Парадная площадь
Мужчины и женщины Ирины Соколовой
Народную артистку России Ирину Соколову знают все театральные люди Петербурга. Многие выросли на ее ТЮЗовских ролях, ставших хрестоматийными для детского театра. Но Ирина Леонидовна смогла сделать то, что удавалось мало кому из актрис амплуа травести — она стала крупнейшим мастером «взрослого» театра.
Сегодня Ирина Соколова — одна из самых занятых, востребованных актрис Санкт-Петербурга. Мы видим ее в спектаклях разных театров — от Большого драматического имени Георгия Товстоногова до «Русской антрепризы» имени Андрея Миронова.
В Соколовой всегда был актерский кураж, толкающий на неожиданные эксперименты. Чего стоит, например, Геббельс в «Молохе» Александра Сокурова. Вот и сейчас она готовится сыграть одного из героев Набокова (мужскую роль!) в проекте Экспериментальной сцены под руководством Анатолия Праудина Театра-фестиваля «Балтийский дом». Судя по всему, эта постановка известного режиссера и выдающегося театрального педагога Вениамина Фильштинского будет необычной. Зрителю откроется собственно процесс создания роли, возможным станет наблюдать за преображениями актрисы — ее превращением в набоковского персонажа.
Ирина Соколова в 2015 году отмечает большой юбилей. Смелым экспериментом встретить солидную юбилейную дату — в этом вся Соколова!
— Ирина Леонидовна! Еще в период вашей счастливой актерской судьбы в ТЮЗе у вас уже появлялись экспериментальные роли в кино. Например, в фильмах Сокурова — начиная со «Скорбного бесчувствия». Как это складывалось?
— Впервые Александр Николаевич Сокуров пригласил меня на эпизод в двадцатиминутную короткометражку «Разжалованный». Потом было «Скорбное бесчувствие», потом он меня позвал на «Дни затмения» — я там играла сестру героя… Кино очень отличается от театра — для актера меняется способ существования. В кадре ты существуешь как в жизни, а на сцене все смотрится несколько преувеличенно. Мы привыкли к большому пространству, и, как часто говорил Зиновий Яковлевич Корогодский, с которым я проработала почти 25 лет, «Играйте, дышите на последний ряд!».
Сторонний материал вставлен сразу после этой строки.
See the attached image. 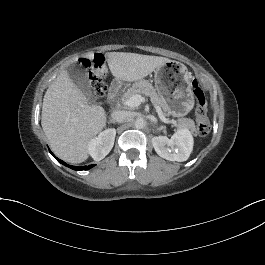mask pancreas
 Listing matches in <instances>:
<instances>
[{
    "instance_id": "obj_1",
    "label": "pancreas",
    "mask_w": 265,
    "mask_h": 265,
    "mask_svg": "<svg viewBox=\"0 0 265 265\" xmlns=\"http://www.w3.org/2000/svg\"><path fill=\"white\" fill-rule=\"evenodd\" d=\"M136 94L149 96L153 103H156L162 107L163 110L166 109V102L164 98L155 91L152 84L148 81L139 80L138 82L134 83L132 88H130L124 95L123 100H127ZM179 129H188L191 132L195 131L196 126L194 120L190 118L182 119L179 124Z\"/></svg>"
}]
</instances>
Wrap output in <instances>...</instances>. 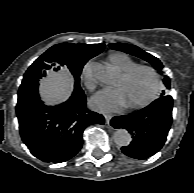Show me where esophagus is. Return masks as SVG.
<instances>
[{"instance_id":"1","label":"esophagus","mask_w":194,"mask_h":193,"mask_svg":"<svg viewBox=\"0 0 194 193\" xmlns=\"http://www.w3.org/2000/svg\"><path fill=\"white\" fill-rule=\"evenodd\" d=\"M111 119H112V116L111 115H105L106 124H110V120Z\"/></svg>"}]
</instances>
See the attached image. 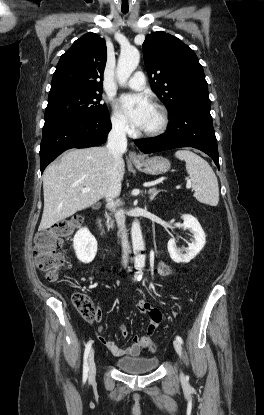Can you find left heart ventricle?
Masks as SVG:
<instances>
[{"label":"left heart ventricle","instance_id":"1","mask_svg":"<svg viewBox=\"0 0 264 415\" xmlns=\"http://www.w3.org/2000/svg\"><path fill=\"white\" fill-rule=\"evenodd\" d=\"M158 123H159V113L156 109L153 108L142 130L154 129L158 125Z\"/></svg>","mask_w":264,"mask_h":415}]
</instances>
— Вы понимали, почему именно вы нужны Сокурову? Он обычно выбирает фактуру, так сказать, необработанную…
— Когда пришло приглашение на роль Геббельса, мне это, конечно, показалось странным. Камера все фиксирует до мелочей. И с актерами, когда они впервые видят себя на экране, нередко даже случаются истерики. Помню, когда приехала Тоня Шуранова с проб фильма «Война и мир» (это были ее первые пробы), она рассказывала: «Ира! Ты не представляешь: когда я увидела себя, у меня слезы, истерика была. Я им говорю: уберите это, не буду больше сниматься!» Да, это не то же, что себя в зеркале видишь, — это что-то другое.
Я была, конечно, предложением Сокурова удивлена, но это был его выбор. И я целиком и полностью доверилась ему. Мы отсмотрели много документальных кадров…
— Вы что же, Геббельса внутренне играли?!
— Хочешь — не хочешь, но ты должен поставить себя на место этого человека и сделать все, чтобы его понять.
— А как такие роли на характере отражаются?
— Почти параллельно «Дому, где разбиваются сердца» («Скорбное бесчувствие») я снималась у Динары Асановой в фильме «Пацаны» в крошечной роли. Я приехала к ней очень усталая, а она сказала: «Сейчас приедут мои экстрасенсы, они помогут». Их было двое — один ходил вокруг меня и, словно на экран, передавал информацию другому. И говорили про меня то, чего знать не могли. У меня было разбитое плечо (в свое время на сцене упала), я на него внимания не обращала, а они говорят: нет, там перелом или трещина. Потом еще и еще, а потом добрались до головы и говорят: «Боже! Какое количество масок… Мы снимаем, снимаем их, чтобы добраться до сути…»
— Вам не мешает такое количество персонажей, которые прошли через вас со своими жизнями, темами, проблемами?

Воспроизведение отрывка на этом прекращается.